### PROVIDED INFORMATION
•••••

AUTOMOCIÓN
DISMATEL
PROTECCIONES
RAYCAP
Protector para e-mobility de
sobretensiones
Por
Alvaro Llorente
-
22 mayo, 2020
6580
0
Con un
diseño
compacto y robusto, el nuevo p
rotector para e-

•••••

### THE PROBLEM
Write the data above out again in full, with every word as given.

### SOLUTION TO THIS PROBLEM
AUTOMOCIÓN
DISMATEL
PROTECCIONES
RAYCAP
Protector para e-mobility de
sobretensiones
Por
Alvaro Llorente
-
22 mayo, 2020
6580
0
Con un
diseño
compacto y robusto, el nuevo p
rotector para e-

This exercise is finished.